Research

Working Papers

  • Inventories, Input-output Structure, and International Business Cycles (Job Market Paper)

Abstract: This paper develops an international real business cycle model with inventory investment and input-output structure. With US industry-level trade data, I find empirically and theoretically that inventories work as a buffer that mitigate the international shock transmission across sectors and borders, while input-output structure propagates this transmission. By comparing benchmark model with alternatives that abstract from either mechanisms, I find that only the model with both input-output structure and inventory holdings can match the production and inventory comovement across countries.
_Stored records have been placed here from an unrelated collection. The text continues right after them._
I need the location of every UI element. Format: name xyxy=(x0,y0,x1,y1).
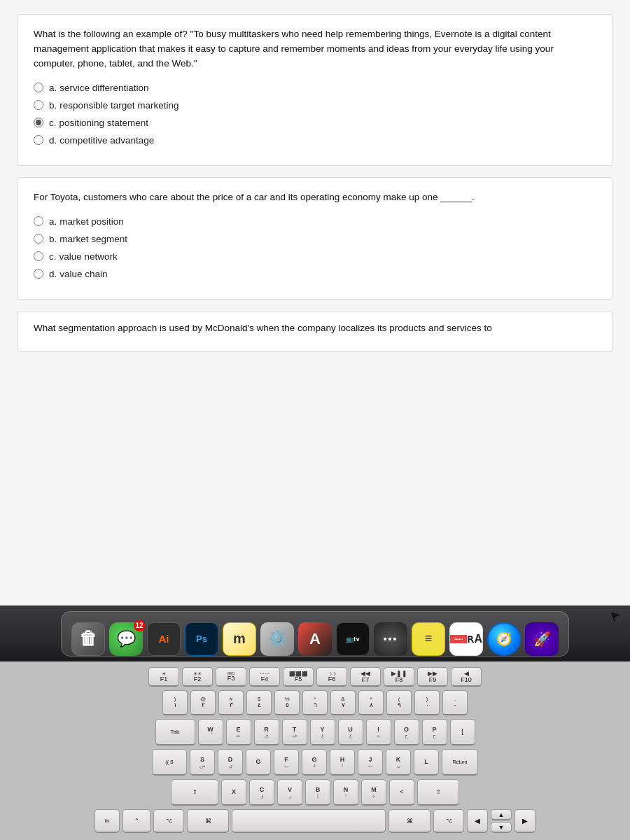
key-comma[interactable]: < xyxy=(389,779,414,806)
q1-radio-b[interactable] xyxy=(34,100,43,110)
key-shift-left[interactable]: ⇧ xyxy=(171,779,218,806)
q1-option-a[interactable]: a. service differentiation xyxy=(34,83,596,93)
key-right[interactable]: ▶ xyxy=(514,809,536,833)
key-f10[interactable]: ◀ F10 xyxy=(451,667,482,687)
q1-option-d[interactable]: d. competitive advantage xyxy=(34,135,596,146)
key-t[interactable]: T ف xyxy=(282,719,307,746)
q2-option-c[interactable]: c. value network xyxy=(34,251,596,262)
q2-option-d[interactable]: d. value chain xyxy=(34,269,596,279)
q2-option-a-label: market position xyxy=(59,216,124,227)
key-asterisk[interactable]: * ٨ xyxy=(358,690,384,715)
dock-item-messages[interactable]: 💬 12 xyxy=(109,622,143,656)
key-f8[interactable]: ▶❚❚ F8 xyxy=(384,667,414,687)
key-paren-close[interactable]: ) ١ xyxy=(162,690,188,715)
dock-item-safari[interactable]: 🧭 xyxy=(487,622,521,656)
key-k[interactable]: K ن xyxy=(386,749,411,776)
cursor-icon xyxy=(611,610,622,623)
dock-item-notes[interactable]: ≡ xyxy=(412,622,445,656)
key-o[interactable]: O خ xyxy=(394,719,419,746)
key-up[interactable]: ▲ xyxy=(491,809,512,820)
key-hash[interactable]: # ٣ xyxy=(218,690,244,715)
key-e[interactable]: E ث xyxy=(226,719,251,746)
key-r[interactable]: R ق xyxy=(254,719,279,746)
question-1-block: What is the following an example of? "To… xyxy=(18,14,612,166)
m-label: m xyxy=(233,631,246,647)
key-d[interactable]: D ي xyxy=(218,749,243,776)
key-f[interactable]: F ب xyxy=(274,749,299,776)
key-f9[interactable]: ▶▶ F9 xyxy=(417,667,448,687)
key-dollar[interactable]: $ ٤ xyxy=(246,690,272,715)
q1-radio-d[interactable] xyxy=(34,135,43,145)
key-bracket-open[interactable]: [ xyxy=(450,719,475,746)
dock-item-launchpad[interactable]: 🚀 xyxy=(525,622,559,656)
key-f7[interactable]: ◀◀ F7 xyxy=(350,667,381,687)
key-at[interactable]: @ ٢ xyxy=(190,690,216,715)
key-fn[interactable]: fn xyxy=(94,809,120,833)
key-f2[interactable]: ☀☀ F2 xyxy=(182,667,213,687)
key-f3[interactable]: ⊞⊡ F3 xyxy=(216,667,246,687)
q1-radio-c[interactable] xyxy=(34,118,43,127)
key-n[interactable]: N ! xyxy=(333,779,358,806)
key-x[interactable]: X xyxy=(221,779,246,806)
q2-option-a[interactable]: a. market position xyxy=(34,216,596,227)
key-alt-left[interactable]: ⌥ xyxy=(153,809,184,833)
key-alt-right[interactable]: ⌥ xyxy=(433,809,464,833)
key-cmd-right[interactable]: ⌘ xyxy=(388,809,430,833)
dock-item-appletv[interactable]: 📺tv xyxy=(336,622,370,656)
key-p[interactable]: P ح xyxy=(422,719,447,746)
dock-item-settings[interactable]: ⚙️ xyxy=(260,622,294,656)
key-caps[interactable]: (( S xyxy=(152,749,187,776)
q2-radio-c[interactable] xyxy=(34,251,43,261)
ai-label: Ai xyxy=(159,633,169,645)
key-f5[interactable]: ⬛⬛⬛ F5 xyxy=(283,667,314,687)
q1-option-b[interactable]: b. responsible target marketing xyxy=(34,100,596,111)
question-2-block: For Toyota, customers who care about the… xyxy=(18,177,612,300)
key-tab[interactable]: Tab xyxy=(155,719,195,746)
key-b[interactable]: B إ xyxy=(305,779,330,806)
key-l[interactable]: L xyxy=(414,749,439,776)
dock-item-trash[interactable]: 🗑 xyxy=(71,622,105,656)
key-down[interactable]: ▼ xyxy=(491,822,512,833)
key-percent[interactable]: % ٥ xyxy=(274,690,300,715)
key-space[interactable] xyxy=(232,809,386,833)
key-shift-right[interactable]: ⇧ xyxy=(417,779,459,806)
q2-radio-b[interactable] xyxy=(34,234,43,244)
key-v[interactable]: V ر xyxy=(277,779,302,806)
key-u[interactable]: U ع xyxy=(338,719,363,746)
dock-item-illustrator[interactable]: Ai xyxy=(147,622,181,656)
key-j[interactable]: J ت xyxy=(358,749,383,776)
key-c[interactable]: C ؤ xyxy=(249,779,274,806)
q2-radio-d[interactable] xyxy=(34,269,43,279)
key-left[interactable]: ◀ xyxy=(467,809,488,833)
key-h[interactable]: H ا xyxy=(330,749,355,776)
key-ampersand[interactable]: & ٧ xyxy=(330,690,356,715)
key-cmd-left[interactable]: ⌘ xyxy=(187,809,229,833)
key-s[interactable]: S س xyxy=(190,749,215,776)
key-caret[interactable]: ^ ٦ xyxy=(302,690,328,715)
key-f1[interactable]: ☀ F1 xyxy=(148,667,179,687)
dock-item-fonts[interactable]: A xyxy=(298,622,332,656)
key-return[interactable]: Return xyxy=(442,749,478,776)
q1-radio-a[interactable] xyxy=(34,83,43,92)
key-ctrl[interactable]: ⌃ xyxy=(122,809,150,833)
key-g2[interactable]: G J xyxy=(302,749,327,776)
key-g[interactable]: G xyxy=(246,749,271,776)
dock: 🗑 💬 12 Ai Ps m ⚙️ A 📺tv xyxy=(61,611,569,657)
dock-item-calendar[interactable]: •••••• ʀA xyxy=(449,622,483,656)
dock-item-miro[interactable]: m xyxy=(223,622,256,656)
key-f6[interactable]: ☽☽ F6 xyxy=(316,667,347,687)
key-w[interactable]: W ً xyxy=(198,719,223,746)
q2-radio-a[interactable] xyxy=(34,216,43,226)
key-f4[interactable]: ⋯⋯ F4 xyxy=(249,667,280,687)
dock-item-more[interactable]: ••• xyxy=(374,622,407,656)
key-m[interactable]: M ة xyxy=(361,779,386,806)
key-y[interactable]: Y غ xyxy=(310,719,335,746)
q2-option-b[interactable]: b. market segment xyxy=(34,234,596,244)
key-dot[interactable]: . - xyxy=(442,690,468,715)
key-i[interactable]: I ه xyxy=(366,719,391,746)
key-paren-open[interactable]: ( ٩ xyxy=(386,690,412,715)
dock-item-photoshop[interactable]: Ps xyxy=(185,622,218,656)
key-paren-close2[interactable]: ) ٠ xyxy=(414,690,440,715)
zxcv-row: ⇧ X C ؤ V ر B إ N ! M ة < ⇧ xyxy=(4,779,626,806)
q1-option-c[interactable]: c. positioning statement xyxy=(34,118,596,128)
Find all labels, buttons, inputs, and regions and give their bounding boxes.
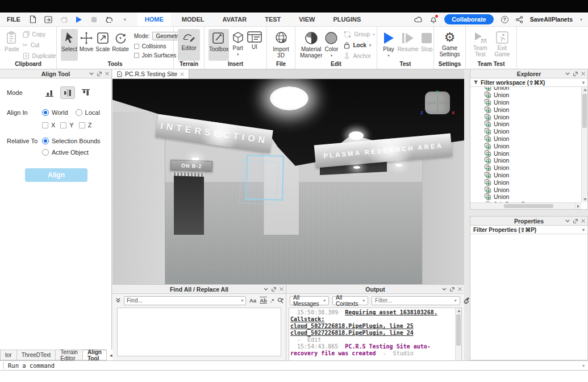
tab-align-tool[interactable]: Align Tool	[83, 350, 107, 360]
game-settings-button[interactable]: ⚙ Game Settings	[438, 29, 461, 61]
collapse-chevron-icon[interactable]	[565, 72, 570, 75]
3d-scene[interactable]: INTERSECTION PLASMA RESEARCH AREA ON B-2	[112, 79, 464, 284]
tab-tor[interactable]: tor	[0, 350, 17, 360]
ui-button[interactable]: UI	[247, 29, 262, 61]
scroll-right-icon[interactable]	[575, 202, 581, 209]
popout-icon[interactable]	[573, 72, 578, 76]
find-input[interactable]	[127, 297, 241, 304]
tab-terrain-editor[interactable]: Terrain Editor	[56, 350, 83, 360]
viewport-tab[interactable]: PC.R.S Testing Site	[112, 69, 189, 78]
stop-button[interactable]: Stop	[420, 29, 433, 61]
import-3d-button[interactable]: Import 3D	[271, 29, 291, 61]
collaborate-button[interactable]: Collaborate	[444, 14, 494, 24]
output-vertical-scrollbar[interactable]	[455, 308, 461, 367]
command-input[interactable]	[5, 362, 582, 369]
active-object-radio[interactable]: Active Object	[42, 149, 89, 156]
stop-quick-icon[interactable]	[90, 15, 99, 24]
axis-x-checkbox[interactable]: X	[42, 122, 55, 128]
output-segment-link[interactable]: Callstack:	[290, 316, 324, 322]
axis-y-checkbox[interactable]: Y	[60, 122, 73, 128]
terrain-editor-button[interactable]: Editor	[178, 29, 200, 61]
select-tool-button[interactable]: Select	[61, 29, 78, 61]
contexts-filter-dropdown[interactable]: All Contexts ▾	[332, 296, 368, 305]
rotate-tool-button[interactable]: Rotate	[111, 29, 129, 61]
tree-item[interactable]: Union	[470, 128, 587, 135]
output-log[interactable]: 15:50:38.309 Requiring asset 1638103268.…	[290, 309, 454, 366]
close-icon[interactable]	[581, 219, 585, 223]
account-dropdown-icon[interactable]: ▾	[580, 17, 582, 22]
tabs-prev-icon[interactable]: ◂	[110, 352, 112, 358]
find-all-icon[interactable]	[277, 297, 283, 304]
world-radio[interactable]: World	[42, 109, 68, 116]
output-segment-link[interactable]: cloud_5027226818.PipePlugin, line 24	[290, 330, 414, 336]
align-button[interactable]: Align	[25, 168, 87, 182]
tree-item[interactable]: Union	[470, 92, 587, 99]
popout-icon[interactable]	[272, 287, 276, 292]
close-icon[interactable]	[458, 287, 462, 291]
collapse-chevron-icon[interactable]	[89, 72, 94, 75]
anchor-button[interactable]: Anchor	[342, 51, 376, 61]
material-manager-button[interactable]: Material Manager	[299, 29, 323, 61]
match-case-button[interactable]: Aa	[249, 297, 256, 304]
redo-icon[interactable]	[59, 15, 68, 24]
close-icon[interactable]	[280, 287, 283, 291]
tree-item[interactable]: Union	[470, 172, 587, 179]
output-filter-input[interactable]	[375, 297, 450, 304]
share-icon[interactable]	[516, 16, 523, 23]
copy-button[interactable]: Copy	[21, 30, 58, 39]
align-max-mode-button[interactable]	[78, 86, 93, 99]
viewcube-right-face[interactable]: Right	[439, 100, 448, 105]
undo-icon[interactable]	[105, 15, 114, 24]
command-bar-grip[interactable]	[0, 363, 5, 368]
tab-test[interactable]: TEST	[257, 13, 288, 26]
duplicate-button[interactable]: Duplicate	[21, 51, 58, 61]
align-center-mode-button[interactable]	[60, 86, 75, 99]
collapse-chevron-icon[interactable]	[442, 288, 447, 290]
help-icon[interactable]: ?	[501, 16, 508, 23]
tree-item[interactable]: Union	[470, 87, 587, 92]
tree-item[interactable]: Union	[470, 164, 587, 172]
publish-cloud-icon[interactable]	[414, 16, 423, 23]
explorer-vertical-scrollbar[interactable]	[581, 87, 587, 202]
whole-word-button[interactable]: Ab	[260, 297, 267, 304]
tree-item[interactable]: Union	[470, 99, 587, 106]
tab-avatar[interactable]: AVATAR	[215, 13, 255, 26]
local-radio[interactable]: Local	[76, 109, 100, 116]
tab-model[interactable]: MODEL	[174, 13, 212, 26]
account-name[interactable]: SaveAllPlanets	[530, 16, 573, 23]
toolbox-button[interactable]: Toolbox	[208, 29, 229, 61]
color-button[interactable]: Color ▾	[324, 29, 339, 61]
notifications-bell-icon[interactable]	[430, 16, 437, 23]
viewcube-back-face[interactable]: Back	[428, 100, 436, 105]
align-min-mode-button[interactable]	[42, 86, 57, 99]
collapse-chevron-icon[interactable]	[264, 288, 268, 290]
color-dropdown-icon[interactable]: ▾	[331, 53, 333, 57]
tree-item[interactable]: Union	[470, 142, 587, 150]
tree-item[interactable]: Union	[470, 106, 587, 113]
tab-threedtext[interactable]: ThreeDText	[17, 350, 56, 360]
expand-replace-icon[interactable]	[116, 298, 120, 303]
tree-item[interactable]: Union	[470, 135, 587, 143]
output-segment-link[interactable]: Requiring asset 1638103268.	[345, 309, 437, 315]
qat-dropdown-icon[interactable]: ▾	[120, 15, 130, 24]
view-cube[interactable]: Back Right Y Z X	[423, 89, 452, 117]
lock-button[interactable]: Lock ▾	[342, 40, 376, 50]
popout-icon[interactable]	[450, 287, 454, 292]
popout-icon[interactable]	[573, 219, 578, 223]
output-segment-link[interactable]: cloud_5027226818.PipePlugin, line 25	[290, 323, 414, 329]
tree-item[interactable]: Union	[470, 193, 587, 201]
paste-button[interactable]: Paste	[4, 29, 20, 61]
popout-icon[interactable]	[97, 72, 102, 76]
explorer-filter[interactable]: Filter workspace (⇧⌘X) ▾	[470, 78, 587, 87]
play-quick-icon[interactable]	[74, 15, 84, 24]
collapse-chevron-icon[interactable]	[565, 219, 570, 222]
find-history-dropdown-icon[interactable]: ▾	[241, 298, 243, 302]
file-menu[interactable]: FILE	[0, 16, 28, 23]
find-results-area[interactable]	[117, 308, 281, 356]
tree-item[interactable]: Union	[470, 113, 587, 121]
cut-button[interactable]: ✂ Cut	[21, 40, 58, 50]
tree-item[interactable]: Union	[470, 157, 587, 164]
command-dropdown-icon[interactable]: ▾	[582, 363, 588, 368]
open-file-icon[interactable]	[44, 15, 53, 24]
new-file-icon[interactable]	[28, 15, 37, 24]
Meanwhile, introducing inventory holdings reduces the overstated magnitude of shock propagation as implied by a traditional roundabout production model. We can see how shocks are propagated through input-output structure and mitigated by upstream inventory.

Abstract: We develop a dynamic general equilibrium heterogeneous firm model of international trade to study labor dynamics and export dynamics jointly. To export, heterogeneous plants pay sunk costs as well as variable trade costs, which depend on the history of exporting status. Plants' employment decisions are subject to convex and non-convex labor adjustment costs. Matching the model to the salient features on employment, sales and exports in Colombian plant-level data, we recover measures of a range of export and labor adjustment frictions. We relate these measures to those from models that abstract away from either export frictions or labor adjustment frictions. We find that both export dynamics frictions and labor adjustment costs are essential for capturing salient features of data.